Reputation: 2399
I currently have a dataframe that looks like this:
Unnamed: 1 Unnamed: 2 Unnamed: 3 Unnamed: 4
0 Sample Number Group Number Sample Name Group Name
1 1.0 1.0 s_1 g_1
2 2.0 1.0 s_2 g_1
3 3.0 1.0 s_3 g_1
4 4.0 2.0 s_4 g_2
I'm looking for a way to delete the header row and make the first row the new header row, so the new dataframe would look like this:
Sample Number Group Number Sample Name Group Name
0 1.0 1.0 s_1 g_1
1 2.0 1.0 s_2 g_1
2 3.0 1.0 s_3 g_1
3 4.0 2.0 s_4 g_2
I've tried stuff along the lines of if 'Unnamed' in df.columns:
then make the dataframe without the header
df.to_csv(newformat, header=False, index=False)

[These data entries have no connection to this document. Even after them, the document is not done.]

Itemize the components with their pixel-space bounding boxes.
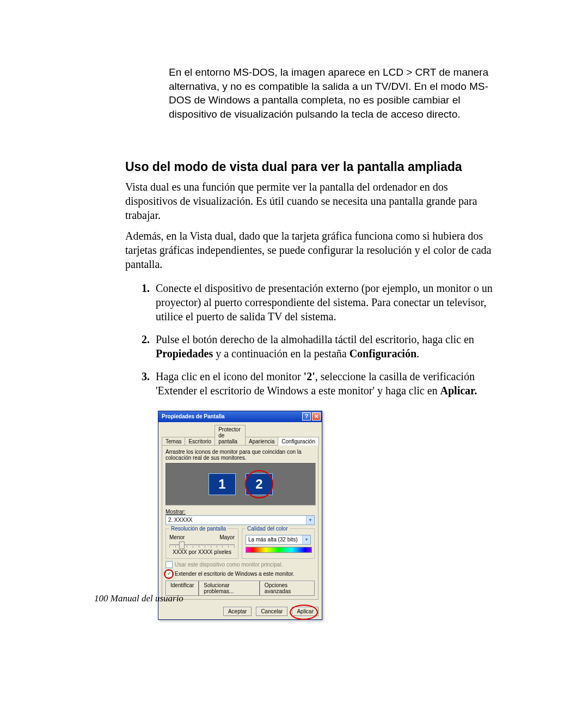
document-page: En el entorno MS-DOS, la imagen aparece … <box>0 0 588 713</box>
extend-checkbox[interactable]: ✓ <box>166 570 173 577</box>
intro-paragraph-2: Además, en la Vista dual, dado que la ta… <box>125 229 495 271</box>
step-2: Pulse el botón derecho de la almohadilla… <box>152 332 495 361</box>
close-button[interactable]: ✕ <box>312 412 321 421</box>
step-2-text-c: y a continuación en la pestaña <box>213 348 349 359</box>
tab-body: Arrastre los iconos de monitor para que … <box>162 445 318 600</box>
slider-thumb-icon[interactable] <box>179 541 185 549</box>
extend-desktop-checkbox-row[interactable]: ✓ Extender el escritorio de Windows a es… <box>166 570 315 577</box>
ok-button[interactable]: Aceptar <box>223 607 252 616</box>
tab-protector[interactable]: Protector de pantalla <box>215 425 246 446</box>
resolution-group: Resolución de pantalla Menor Mayor XXXX … <box>166 528 238 559</box>
primary-checkbox <box>166 561 173 568</box>
step-2-bold-propiedades: Propiedades <box>156 348 213 359</box>
dialog-bottom-buttons: Aceptar Cancelar Aplicar <box>158 604 322 619</box>
step-1: Conecte el dispositivo de presentación e… <box>152 281 495 324</box>
color-group-title: Calidad del color <box>246 526 290 532</box>
step-3-text-a: Haga clic en el icono del monitor <box>156 370 304 382</box>
tab-configuracion[interactable]: Configuración <box>278 437 319 446</box>
help-button[interactable]: ? <box>302 412 311 421</box>
step-2-bold-configuracion: Configuración <box>350 348 416 359</box>
monitor-1-icon[interactable]: 1 <box>209 473 236 495</box>
tab-escritorio[interactable]: Escritorio <box>185 437 215 446</box>
mostrar-label: Mostrar: <box>166 509 315 515</box>
resolution-value: XXXX por XXXX píxeles <box>169 549 235 555</box>
display-properties-dialog: Propiedades de Pantalla ? ✕ Temas Escrit… <box>158 411 322 620</box>
res-min-label: Menor <box>169 534 185 540</box>
chevron-down-icon[interactable]: ▾ <box>302 535 310 544</box>
primary-monitor-checkbox-row: Usar este dispositivo como monitor princ… <box>166 561 315 568</box>
display-dropdown-value: 2. XXXXX <box>166 517 306 523</box>
chevron-down-icon[interactable]: ▾ <box>306 516 314 525</box>
step-2-text-a: Pulse el botón derecho de la almohadilla… <box>156 333 474 345</box>
res-max-label: Mayor <box>219 534 235 540</box>
resolution-group-title: Resolución de pantalla <box>169 526 228 532</box>
drag-instruction: Arrastre los iconos de monitor para que … <box>166 449 315 461</box>
step-3-bold-2: '2' <box>304 370 315 382</box>
tab-apariencia[interactable]: Apariencia <box>245 437 278 446</box>
page-footer: 100 Manual del usuario <box>94 593 183 604</box>
troubleshoot-button[interactable]: Solucionar problemas... <box>199 581 260 596</box>
steps-list: Conecte el dispositivo de presentación e… <box>125 281 495 398</box>
intro-paragraph-1: Vista dual es una función que permite ve… <box>125 180 495 222</box>
dialog-titlebar[interactable]: Propiedades de Pantalla ? ✕ <box>158 411 322 422</box>
step-2-text-e: . <box>416 348 419 359</box>
monitor-2-icon[interactable]: 2 <box>246 473 273 495</box>
tab-strip: Temas Escritorio Protector de pantalla A… <box>158 422 322 446</box>
msdos-note: En el entorno MS-DOS, la imagen aparece … <box>169 65 495 121</box>
resolution-slider[interactable] <box>169 541 235 548</box>
extend-checkbox-label: Extender el escritorio de Windows a este… <box>175 571 295 577</box>
step-3: Haga clic en el icono del monitor '2', s… <box>152 369 495 398</box>
primary-checkbox-label: Usar este dispositivo como monitor princ… <box>175 562 283 568</box>
step-3-bold-aplicar: Aplicar. <box>440 385 477 397</box>
color-dropdown[interactable]: La más alta (32 bits) ▾ <box>246 535 311 545</box>
tab-temas[interactable]: Temas <box>162 437 185 446</box>
color-group: Calidad del color La más alta (32 bits) … <box>242 528 315 559</box>
section-heading: Uso del modo de vista dual para ver la p… <box>125 160 495 174</box>
monitor-arrangement[interactable]: 1 2 <box>166 463 316 505</box>
color-dropdown-value: La más alta (32 bits) <box>246 537 302 543</box>
apply-button[interactable]: Aplicar <box>292 607 318 616</box>
display-dropdown[interactable]: 2. XXXXX ▾ <box>166 515 315 525</box>
advanced-button[interactable]: Opciones avanzadas <box>260 581 315 596</box>
cancel-button[interactable]: Cancelar <box>256 607 287 616</box>
color-spectrum-icon <box>246 547 312 553</box>
dialog-title: Propiedades de Pantalla <box>162 413 225 419</box>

but I don't seem to be getting anywhere.
Upvotes: 216
Views: 440643
Reputation: 1
When reading a file with pandas, this works for me:
pd.read_csv('file_path',header=0)
Upvotes: -1
Reputation: 180
If you are starting with a list of lists
pd.DataFrame(input[1:], columns=input[0])
Upvotes: 2
Reputation: 753
This seems like a task that may be needed more than once. I've taken rgalbo's answer and written a simple function that can be lifted and placed into any project.
def promote_df_headers(df):
'''
Takes a df and uses the first row as the header
Parameters
----------
df : DataFrame
Any df with one or more columns.
Returns
-------
df : DataFrame
Input df with the first row removed and used as the column names.
'''
new_header = df.iloc[0]
df = df[1:]
df.columns = new_header
df = df.reset_index(drop=True)
return df
Upvotes: 0
Reputation: 31
For some reason, I had to do it this way:
df.columns = [*df.iloc[0]]
df = table[1:]
The part where I'm splitting the list into a list looks redundant, but otherwise, the headers still turn up as part of the actual table.
Upvotes: 3
Reputation: 1994
Alternatively, we can do this when reading a file with pandas.
This case we can use,
pd.read_csv('file_path',skiprows=1)
When reading the file this will skip the first row and will set the column as the second row of the file.
Upvotes: 7
Reputation: 339
Another one-liner using Python swapping:
df, df.columns = df[1:] , df.iloc[0]
This won't reset the index
Although, the opposite won't work as expected df.columns, df = df.iloc[0], df[1:]
Upvotes: 21
Reputation: 112
The best practice and Best OneLiner:
df.to_csv(newformat,header=1)
Notice the header value:
Header refer to the Row number(s) to use as the column names. Make no mistake, the row number is not the df but from the excel file(0 is the first row, 1 is the second and so on).
This way, you will get the column name you want and won't have to write additional codes or create new df.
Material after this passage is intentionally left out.